A leading online travel agent, which had grown to the size of 30 high street businesses, had found that people researched their holidays online, but 92 per cent of purchases took place over the telephone. The buying process was changing, but customers still preferred the final purchase to be a person-to-person transaction.
There was still a need, if anything a greater need, for retailers and wholesalers. But the role of the middlemen would change. It was pharmacists and wholesalers who owned their customer relationships and the physical infrastructure and who were best placed to capitalise on internet opportunities.
Stores, warehouses, and call centres were still the backbone of business and without strength in these areas new businesses would fail. The most successful e-commerce businesses such as Amazon and Etoys had both struggled to deliver products and were now developing, or forming partnerships with, logistics companies and bricks-and-mortar shops.

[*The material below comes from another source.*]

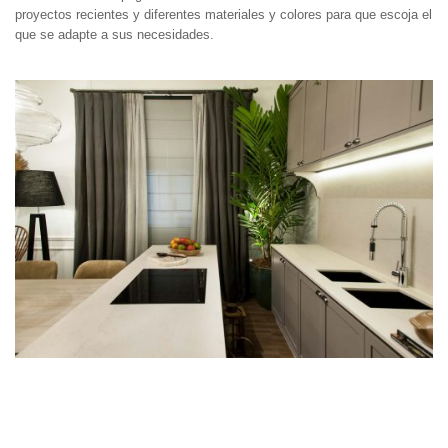
proyectos recientes y diferentes materiales y colores para que escoja el
que se adapte a sus necesidades.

The internet enabled buyers to buy on their own terms and in their own time. Customers no longer had to wait for a sales person; they would search a website or e-mail a question to a support desk. In the fragmented pharmacy community this had to be the way forward.
The pharmacy supply chain and its cost structures offered significant opportunities. The average pharmacy held over 40 days’ stock, wholesalers held between three and 12 days’ stock and manufacturers held significantly more. There was considerable scope to make the whole supply chain more efficient, to reduce costs and to improve service.
Pharmacies were likely to survive because they were required by legislation and the demands of patient protection, at least in the short term. People valued the speed, convenience and people contact offered by pharmacies and face-to-face personal advice. They would not want to wait for home delivery of prescriptions for acute conditions. However, there was a real e-tailing opportunity for repeat prescriptions, particularly now that the Government appeared to be behind it.
Mr Andrews concluded that the internet presented both a threat and an opportunity.
Like pharmacies, wholesalers would also still be required because goods would have to be moved in the new economy and this required vast experience.
So far as the emerging e-commerce companies were concerned, Mr Andrews predicted rapid consolidation and the emergence of clear brand leaders. The winners would be those who could integrate online and offline business and who were good at the basics of traditional business.